Hoy, 19 de marzo de 2016, celebramos nuestro segundo Día del Padre.

El primero fue tan emotivo y bonito… Lucy tenía solo 3 mesecitos y era muy pequeñita, pero se las ingenió para hacerle varios regalitos a su papá.

Este año, además de llamarle “papá”, de decirlo a todo volumen e ir corriendo a recibirle a la puerta, de darle besos en la boca con morritos incluídos y abrazarle con amor, ha participado activamente en sus regalos y como somos así, hemos decidido entre las dos hacer una lista con todas las cosas especiales que Súper Papá hace, porque si  le llamamos así es por algo:

  1. Para él somos lo primero, por encima de todo. Piensa en nosotras las 24 horas del día.
  2. Trabaja fuera y dentro de casa. Y mucho.
  3. Nunca llega a casa y se sienta, nunca se tira en el sofá mientras yo hago cosas. Es una persona muy activa y dispuesta. 
  4. Es un padre consciente, sabe un montón sobre embarazo, partos, lactancia, alimentación y crianza.
  5. Madruga para escribir o terminar su trabajo y así poder pasar la tarde con nosotras.
  6. Y si no tiene que escribir, deja la casa limpita y ordenada antes de irse a trabajar.
  7. Es más limpito que un gato que se limpia a si mismo.
  8. Hace la comida y la cena todos los días. Y bien rico. Se reinventa como cocinero cada día.
  9. Va a la compra él solo y compra cosas saludables y ricas. Te puedes fiar de él porque compra lo necesario y no se le olvida nada. También compra guarrerías, pero no muchas que él es de alimentación sana.
  10. Nos hace reir todos los días. Y mucho.
  11. De vez en cuando nos trae unos cupcakes, una tarta o sushi para mimarnos.
  12. No ayuda ni colabora, el hace
  13. Fue un acompañante y cuidador perfecto durante el embarazo y parto.
  14. Su apoyo fue esencial durante la instauración de la lactancia. Aunque estaba agotado de trabajar, limpiar la casa y cuidarnos, no se quejó y lo hizo todo sabiendo que era lo mejor para Lucy.
  15. Pierde el culo por llegar a casa.
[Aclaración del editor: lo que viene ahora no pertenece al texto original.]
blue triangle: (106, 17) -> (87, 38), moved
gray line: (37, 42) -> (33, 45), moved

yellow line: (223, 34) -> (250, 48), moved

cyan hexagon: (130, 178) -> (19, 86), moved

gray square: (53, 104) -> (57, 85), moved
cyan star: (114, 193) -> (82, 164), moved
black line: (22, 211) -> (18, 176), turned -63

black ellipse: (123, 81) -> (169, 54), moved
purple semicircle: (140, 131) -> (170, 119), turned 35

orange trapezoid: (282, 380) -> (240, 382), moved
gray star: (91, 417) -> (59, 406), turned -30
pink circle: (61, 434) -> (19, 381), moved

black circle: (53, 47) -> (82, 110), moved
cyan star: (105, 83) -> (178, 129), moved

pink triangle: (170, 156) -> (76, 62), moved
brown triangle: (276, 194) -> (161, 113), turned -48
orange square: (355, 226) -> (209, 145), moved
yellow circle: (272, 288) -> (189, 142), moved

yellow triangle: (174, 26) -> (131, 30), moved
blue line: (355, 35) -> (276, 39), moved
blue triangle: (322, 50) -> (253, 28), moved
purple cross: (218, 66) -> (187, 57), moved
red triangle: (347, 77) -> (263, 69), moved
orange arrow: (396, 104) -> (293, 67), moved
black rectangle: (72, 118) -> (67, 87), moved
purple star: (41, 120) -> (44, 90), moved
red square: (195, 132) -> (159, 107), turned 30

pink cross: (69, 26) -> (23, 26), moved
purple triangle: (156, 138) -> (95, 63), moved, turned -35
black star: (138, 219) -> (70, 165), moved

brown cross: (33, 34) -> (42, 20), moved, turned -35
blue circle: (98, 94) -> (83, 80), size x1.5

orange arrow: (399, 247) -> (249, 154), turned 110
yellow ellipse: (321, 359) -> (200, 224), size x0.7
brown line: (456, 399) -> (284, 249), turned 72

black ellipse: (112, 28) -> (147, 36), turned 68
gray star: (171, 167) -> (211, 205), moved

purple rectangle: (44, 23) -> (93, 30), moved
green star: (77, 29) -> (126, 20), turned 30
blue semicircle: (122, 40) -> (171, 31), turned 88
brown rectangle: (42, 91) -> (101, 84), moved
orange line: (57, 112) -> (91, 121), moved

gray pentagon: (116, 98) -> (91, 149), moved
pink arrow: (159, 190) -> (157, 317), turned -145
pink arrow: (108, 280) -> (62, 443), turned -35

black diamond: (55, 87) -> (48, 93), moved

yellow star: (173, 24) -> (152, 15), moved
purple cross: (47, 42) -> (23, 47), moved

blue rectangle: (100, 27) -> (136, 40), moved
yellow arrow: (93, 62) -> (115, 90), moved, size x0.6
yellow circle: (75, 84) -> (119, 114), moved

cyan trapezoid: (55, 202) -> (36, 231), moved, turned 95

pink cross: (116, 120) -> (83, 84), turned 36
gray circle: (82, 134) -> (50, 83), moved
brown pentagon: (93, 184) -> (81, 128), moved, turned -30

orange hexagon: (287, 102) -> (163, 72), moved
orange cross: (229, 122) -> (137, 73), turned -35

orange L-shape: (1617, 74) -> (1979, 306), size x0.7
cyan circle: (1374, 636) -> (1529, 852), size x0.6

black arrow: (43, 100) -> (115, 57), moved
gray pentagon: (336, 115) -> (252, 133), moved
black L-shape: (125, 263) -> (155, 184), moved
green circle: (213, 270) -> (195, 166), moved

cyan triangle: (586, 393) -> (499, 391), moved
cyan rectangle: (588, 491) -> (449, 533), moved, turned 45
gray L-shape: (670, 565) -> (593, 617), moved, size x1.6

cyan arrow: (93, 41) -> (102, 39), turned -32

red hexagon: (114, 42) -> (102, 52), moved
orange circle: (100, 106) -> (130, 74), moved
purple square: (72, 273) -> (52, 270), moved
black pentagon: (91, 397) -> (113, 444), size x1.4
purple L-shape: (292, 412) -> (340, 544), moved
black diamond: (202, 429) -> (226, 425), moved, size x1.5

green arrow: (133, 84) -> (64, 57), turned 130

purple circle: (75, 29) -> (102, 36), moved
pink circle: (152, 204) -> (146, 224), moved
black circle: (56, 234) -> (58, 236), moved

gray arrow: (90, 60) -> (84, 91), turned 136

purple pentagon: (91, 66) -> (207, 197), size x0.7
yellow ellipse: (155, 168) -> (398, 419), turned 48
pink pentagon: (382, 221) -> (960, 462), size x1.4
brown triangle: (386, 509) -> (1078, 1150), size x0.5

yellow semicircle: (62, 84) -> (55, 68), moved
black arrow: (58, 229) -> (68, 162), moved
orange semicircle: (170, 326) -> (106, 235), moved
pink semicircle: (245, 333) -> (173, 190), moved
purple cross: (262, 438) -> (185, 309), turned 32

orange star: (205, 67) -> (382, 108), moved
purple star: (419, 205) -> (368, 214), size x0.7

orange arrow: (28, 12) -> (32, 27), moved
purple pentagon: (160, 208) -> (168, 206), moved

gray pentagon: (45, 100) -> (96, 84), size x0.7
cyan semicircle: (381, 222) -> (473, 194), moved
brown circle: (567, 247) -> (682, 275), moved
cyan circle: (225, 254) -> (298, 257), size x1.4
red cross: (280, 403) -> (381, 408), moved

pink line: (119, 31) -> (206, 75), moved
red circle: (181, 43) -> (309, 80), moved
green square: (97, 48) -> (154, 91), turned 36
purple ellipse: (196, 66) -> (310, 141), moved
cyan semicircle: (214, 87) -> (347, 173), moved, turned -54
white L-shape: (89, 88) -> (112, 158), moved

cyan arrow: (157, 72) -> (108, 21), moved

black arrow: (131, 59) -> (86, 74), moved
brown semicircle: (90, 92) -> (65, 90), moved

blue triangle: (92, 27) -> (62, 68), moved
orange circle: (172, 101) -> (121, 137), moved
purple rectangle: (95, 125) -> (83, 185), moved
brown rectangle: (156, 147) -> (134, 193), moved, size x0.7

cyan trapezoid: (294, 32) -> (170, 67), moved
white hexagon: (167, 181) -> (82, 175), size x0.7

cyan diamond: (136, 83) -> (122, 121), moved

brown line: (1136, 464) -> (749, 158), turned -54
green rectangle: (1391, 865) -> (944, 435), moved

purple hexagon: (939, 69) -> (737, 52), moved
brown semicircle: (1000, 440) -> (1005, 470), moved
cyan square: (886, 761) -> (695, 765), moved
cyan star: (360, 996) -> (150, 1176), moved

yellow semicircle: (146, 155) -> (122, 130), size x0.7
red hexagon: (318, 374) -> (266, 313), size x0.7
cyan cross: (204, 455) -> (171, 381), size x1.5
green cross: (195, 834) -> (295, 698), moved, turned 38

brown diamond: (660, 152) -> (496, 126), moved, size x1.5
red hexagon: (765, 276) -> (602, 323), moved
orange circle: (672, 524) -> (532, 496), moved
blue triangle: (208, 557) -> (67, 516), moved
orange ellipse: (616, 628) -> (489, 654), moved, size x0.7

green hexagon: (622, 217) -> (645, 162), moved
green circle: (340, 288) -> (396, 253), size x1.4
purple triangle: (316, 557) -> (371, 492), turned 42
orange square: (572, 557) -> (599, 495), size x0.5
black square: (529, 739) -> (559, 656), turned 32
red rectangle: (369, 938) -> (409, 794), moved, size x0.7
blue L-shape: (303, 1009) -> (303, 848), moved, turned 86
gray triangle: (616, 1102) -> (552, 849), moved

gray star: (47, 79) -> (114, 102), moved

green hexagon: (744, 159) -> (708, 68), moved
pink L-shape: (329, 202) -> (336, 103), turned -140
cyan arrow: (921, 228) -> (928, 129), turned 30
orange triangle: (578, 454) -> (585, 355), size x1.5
El día que llega más tarde o tiene algún compromiso se siente hasta culpable.
  16. Nos dice todos los días que nos quiere y que estamos guapas.
  17. Está completamente enamorado de nosotras.
  18. Se inventa canciones preciosas para Lucy.
  19. Es Súper Papá las 24 horas del día.
  20. Enseña a Lucy cosas que la flipan: Canciones, juegos, sonidos, caras… Que le llaman mucho la atención y que aprende rapidísimo.
  21. Nunca es suficiente para él todo el tiempo que pasa con nosotras, y eso es maravilloso.

Y puedo poner muuuuchas más…

Tenemos una joya en casa y lo sabemos. Por eso le queremos y cuidamos cada día, porque se lo merece todo.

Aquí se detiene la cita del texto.